# Some Neat Tiger Wood! Oops Snakewood!



## wombat (Jun 10, 2011)

This was my first go with some Tiger wood. I knew there were dark vertical stripes in it, but there also ended being some neat little redish/orange half circles going horizontally. It came out a bit darker then I was expecting, but it just adds to the 'neatness' of the wood. Hope the pics do it justice.

I just realized the package the wood came in was mislabeled. The palm swell is actually snakewood!!

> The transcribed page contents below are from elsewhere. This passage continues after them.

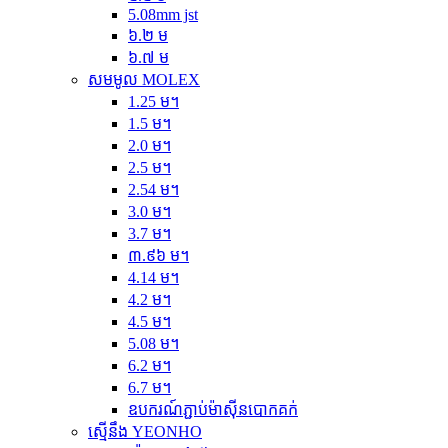
5.08mm jst
៦.២ ម
៦.៧ ម
សមមូល MOLEX
1.25 ម។
1.5 ម។
2.0 ម។
2.5 ម។
2.54 ម។
3.0 ម។
3.7 ម។
៣.៩៦ ម។
4.14 ម។
4.2 ម។
4.5 ម។
5.08 ម។
6.2 ម។
6.7 ម។
ឧបករណ៍ភ្ជាប់ម៉ាស៊ីនបោកគក់
ស្មើនឹង YEONHO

On a Karri 'Albacore' finished with an oil based poly.


----------



## bullseyeben! (Apr 24, 2011)

Beautifull Walter! What's its like to work with? 
As usual, a stunning piece








Cheers!


----------



## Dayhiker (Mar 13, 2010)

Handsome wood. That's a great combination, very warm.


----------



## wood'n'rubber (Jan 25, 2012)

Love the color! Good work! Good pics too!


----------



## rockslinger (Nov 16, 2010)

Very cool!! Nice job!


----------



## Jakerock (Mar 8, 2012)

Applause! So good.


----------



## f00by (May 18, 2010)

very nice wombat. I am start to get jealous of everyone and their 'fancy, fancy' woods.


----------



## Btoon84 (Nov 22, 2011)

Lovely piece my friend! The tiger wood is awesome


----------



## wombat (Jun 10, 2011)

bullseyeben! said:


> Beautifull Walter! What's its like to work with?
> As usual, a stunning piece
> 
> 
> ...


g'day bull. it was nice to work with, sanded up fairly easily. I've got to make one out of Tassie oak now, so I can have a Tasmanian Tiger!!


----------



## Mr.Teh (Feb 28, 2012)

Yeah wonderful, great wood combination, like it


----------



## rosco (Jan 10, 2012)

Fabulous piece. I'm mucking around with fancy timbers now too and just beginning to realise that you need more than just a fancy bit of wood, you need to know how to use it....you know how to use to it!

Top job Batters!


----------



## Sean (Nov 17, 2011)

Lovely slingshots there Wombat. I just gave away a box of the stuff to a knife making friend who needs wood for
his scales.

When I read the title of this thread originally, I was expecting it should've been put in the 'general off topic' and to
be seeing some cool golf shots.


----------



## Chepo69 (May 1, 2010)

Muy chula! looks great!


----------



## Bob Fionda (Apr 6, 2011)

Very nice catty!


----------



## wombat (Jun 10, 2011)

I just discovered the swell is Snake wood and NOT Tiger wood!!! The package was mislabeled.


----------



## Btoon84 (Nov 22, 2011)

wombat said:


> I just discovered the swell is Snake wood and NOT Tiger wood!!! The package was mislabeled.


Unacceptable.


----------



## wombat (Jun 10, 2011)

Btoon84 said:


> I just discovered the swell is Snake wood and NOT Tiger wood!!! The package was mislabeled.


Unacceptable.








[/quote]

Haha yeah I'm disappointed, I had planned to make one with Tasmanian oak so I could have a Tasmanian Tiger!!


----------



## Btoon84 (Nov 22, 2011)

In that case you should be searching for a devilwood tree


----------



## The Warrior (Jan 30, 2012)

Really nice work.


----------



## polarmatrix (Dec 2, 2012)

beautiful. i love the combo/option style. this is the first i've seen since joining last week. will definately add this feature to whatever i make.
cheers,


----------



## ian pearce (Oct 2, 2012)

Lovely slingshot wombat.


----------



## rapidray (Dec 15, 2012)

Very nice slingshot you have there. I like the way the two colors complement each other!


----------